Осенью 1931 года Шостакович познакомился с режиссером Исааком Давыдовичем Гликманом, который вскоре подружился с ним и с Соллертинским. Столь же большую радость доставляли ему только встречи с Виссарионом Шебалиным и Львом Обориным – в силу обстоятельств довольно редкие, поскольку оба музыканта жили в Москве.
В конце 1926 года Шостакович неожиданно преодолел кризис и очень быстро сочинил одночастную фортепианную Сонату. С первого взгляда казалось, что это произведение вышло из-под пера совершенно другого композитора. Соната стала свидетельством коренной перемены, произошедшей в Шостаковиче в то время, доказательством полного отказа от музыкального языка, выработанного в ходе учебы.

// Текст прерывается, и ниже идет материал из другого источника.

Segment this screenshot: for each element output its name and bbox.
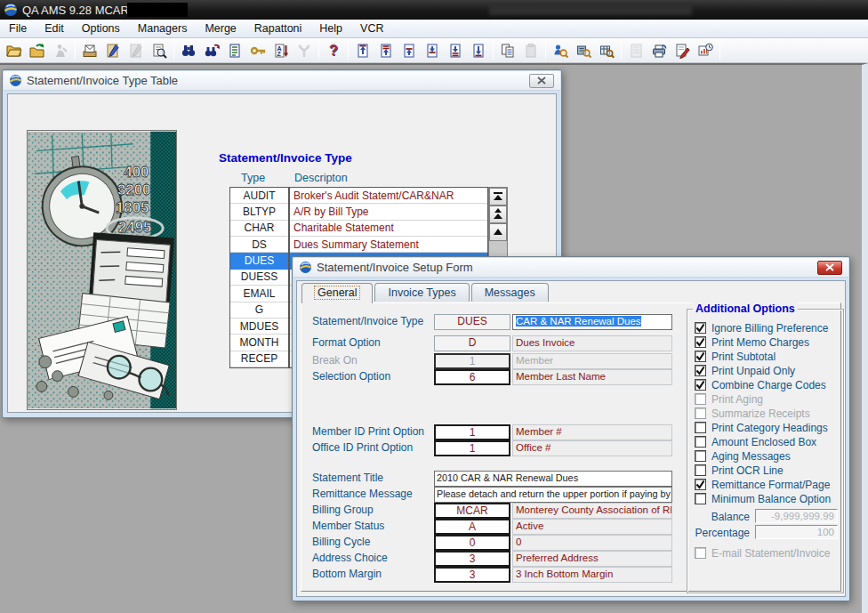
field-billing-cycle-code-input[interactable]: 0 (434, 535, 510, 551)
menu-rapattoni[interactable]: Rapattoni (245, 22, 311, 35)
checkbox-combine-charge-codes[interactable]: Combine Charge Codes (695, 378, 826, 391)
description-row-audit[interactable]: Broker's Audit Statemt/CAR&NAR (290, 188, 487, 204)
checkbox-remittance-format-page[interactable]: Remittance Format/Page (695, 478, 830, 491)
field-format-option-code-input[interactable]: D (434, 335, 510, 351)
menu-help[interactable]: Help (310, 22, 351, 35)
field-member-status-code-input[interactable]: A (434, 519, 510, 535)
field-selection-option-code-input[interactable]: 6 (434, 369, 510, 385)
member-lookup-button[interactable] (549, 40, 572, 61)
edit-record-button[interactable] (101, 40, 125, 61)
field-format-option-label: Format Option (312, 335, 435, 351)
scroll-first-button[interactable] (489, 188, 507, 206)
type-row-ds[interactable]: DS (230, 237, 288, 253)
description-row-ds[interactable]: Dues Summary Statement (290, 237, 487, 253)
record-prev-page-button[interactable] (374, 40, 398, 61)
checkbox-print-unpaid-only[interactable]: Print Unpaid Only (695, 364, 795, 377)
office-lookup-button[interactable] (572, 40, 595, 61)
record-last-button[interactable] (467, 40, 490, 61)
scroll-page-up-button[interactable] (489, 206, 507, 223)
field-member-id-print-option-code-input[interactable]: 1 (434, 424, 510, 440)
close-table-button[interactable] (26, 40, 49, 61)
open-table-button[interactable] (3, 40, 26, 61)
checkbox-print-memo-charges-label: Print Memo Charges (711, 336, 809, 349)
checkbox-print-memo-charges[interactable]: Print Memo Charges (695, 335, 809, 349)
security-key-button[interactable] (246, 40, 269, 61)
copy-button[interactable] (496, 40, 519, 61)
checkbox-ignore-billing-preference-label: Ignore Billing Preference (711, 322, 828, 335)
setup-form-title-bar[interactable]: Statement/Invoice Setup Form (293, 258, 848, 278)
record-next-button[interactable] (421, 40, 444, 61)
notes-button[interactable] (223, 40, 246, 61)
find-next-button[interactable] (200, 40, 223, 61)
record-first-button[interactable] (351, 40, 374, 61)
description-row-bltyp[interactable]: A/R by Bill Type (290, 204, 487, 220)
tab-invoice-types[interactable]: Invoice Types (374, 283, 469, 302)
send-output-button[interactable] (78, 40, 101, 61)
type-row-email[interactable]: EMAIL (230, 286, 288, 302)
field-bottom-margin-code-input[interactable]: 3 (434, 567, 510, 583)
scheduler-button[interactable] (694, 40, 717, 61)
type-row-duess[interactable]: DUESS (230, 270, 288, 286)
type-table-close-button[interactable] (529, 74, 554, 88)
type-table-title-bar[interactable]: Statement/Invoice Type Table (4, 71, 560, 91)
checkbox-ignore-billing-preference[interactable]: Ignore Billing Preference (695, 321, 828, 335)
type-row-mdues[interactable]: MDUES (230, 319, 288, 335)
checkbox-aging-messages[interactable]: Aging Messages (695, 449, 791, 463)
type-row-recep[interactable]: RECEP (230, 351, 288, 367)
sort-button[interactable]: AZ (269, 40, 293, 61)
type-row-char[interactable]: CHAR (230, 221, 288, 237)
checkbox-print-subtotal[interactable]: Print Subtotal (695, 350, 776, 363)
type-row-g[interactable]: G (230, 302, 288, 319)
tab-general[interactable]: General (301, 283, 373, 303)
checkbox-ignore-billing-preference-box (695, 322, 706, 334)
menu-options[interactable]: Options (73, 22, 129, 35)
find-icon (181, 43, 197, 59)
field-address-choice-description: Preferred Address (512, 551, 672, 567)
table-lookup-button[interactable] (595, 40, 618, 61)
type-row-month[interactable]: MONTH (230, 335, 288, 351)
field-statement-invoice-type-code-input[interactable]: DUES (434, 314, 510, 330)
field-billing-group-code-input[interactable]: MCAR (434, 503, 510, 519)
type-row-bltyp[interactable]: BLTYP (230, 204, 288, 220)
help-button[interactable]: ? (322, 40, 345, 61)
menu-vcr[interactable]: VCR (351, 22, 392, 35)
menu-managers[interactable]: Managers (129, 22, 197, 35)
field-address-choice-code-input[interactable]: 3 (434, 551, 510, 567)
type-row-audit[interactable]: AUDIT (230, 188, 288, 204)
checkbox-amount-enclosed-box[interactable]: Amount Enclosed Box (695, 435, 816, 448)
field-billing-cycle-label: Billing Cycle (312, 535, 435, 550)
field-office-id-print-option-description: Office # (512, 440, 672, 456)
setup-form-close-button[interactable] (817, 261, 842, 275)
svg-text:Z: Z (277, 51, 282, 57)
menu-edit[interactable]: Edit (36, 22, 73, 35)
checkbox-print-aging-box (695, 393, 706, 405)
write-letter-button[interactable] (671, 40, 694, 61)
additional-options-groupbox: Additional Options Ignore Billing Prefer… (687, 309, 844, 593)
record-prev-button[interactable] (398, 40, 421, 61)
menu-file[interactable]: File (0, 22, 36, 35)
toolbar-separator (621, 42, 622, 60)
checkbox-print-aging-label: Print Aging (711, 393, 763, 406)
percentage-input[interactable]: 100 (755, 525, 838, 539)
checkbox-print-category-headings[interactable]: Print Category Headings (695, 421, 828, 434)
write-letter-icon (674, 43, 690, 59)
balance-input[interactable]: -9,999,999.99 (755, 509, 838, 523)
scroll-up-button[interactable] (489, 223, 507, 241)
field-remittance-message-input[interactable]: Please detach and return the upper porti… (434, 487, 672, 503)
description-row-char[interactable]: Charitable Statement (290, 221, 487, 237)
type-row-dues[interactable]: DUES (230, 253, 288, 269)
print-preview-button[interactable] (148, 40, 171, 61)
print-setup-button[interactable] (647, 40, 671, 61)
field-office-id-print-option-label: Office ID Print Option (312, 440, 435, 456)
checkbox-print-ocr-line[interactable]: Print OCR Line (695, 464, 784, 477)
help-icon: ? (329, 43, 338, 59)
field-statement-title-input[interactable]: 2010 CAR & NAR Renewal Dues (434, 471, 672, 487)
find-button[interactable] (177, 40, 200, 61)
toolbar-separator (75, 42, 76, 60)
edit-record-alt-button (125, 40, 148, 61)
menu-merge[interactable]: Merge (196, 22, 245, 35)
tab-messages[interactable]: Messages (471, 283, 549, 302)
checkbox-minimum-balance-option[interactable]: Minimum Balance Option (695, 492, 831, 505)
field-office-id-print-option-code-input[interactable]: 1 (434, 440, 510, 456)
record-next-page-button[interactable] (444, 40, 467, 61)
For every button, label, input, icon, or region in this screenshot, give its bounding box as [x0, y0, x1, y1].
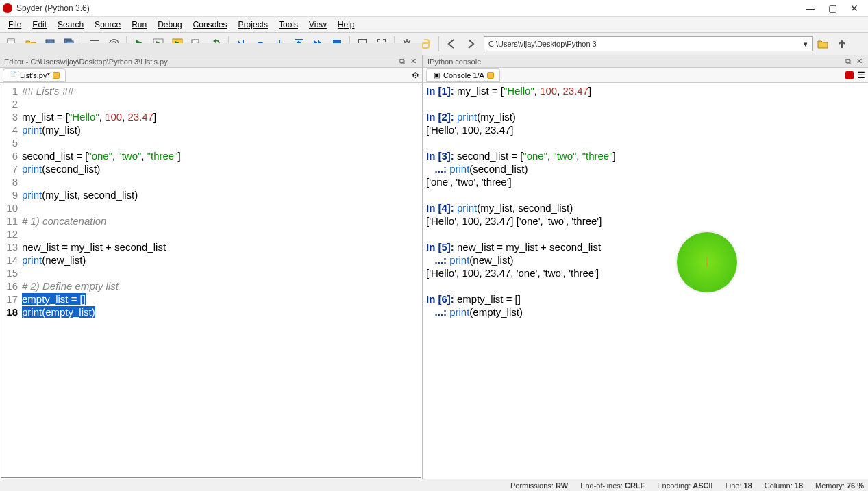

Впервые он порвал и с тональностью, и со стереотипными формальными схемами. Связь этого произведения с традиционной формой сонаты чисто символическая – сочинение представляет собой скорее нетрадиционную по звучанию фантазию, состоящую из чередования различных тем и мотивов. Композитор отошел в Сонате от классически-романтической традиции большого пианистического искусства, трактуя фортепиано чуть ли не как ударный инструмент.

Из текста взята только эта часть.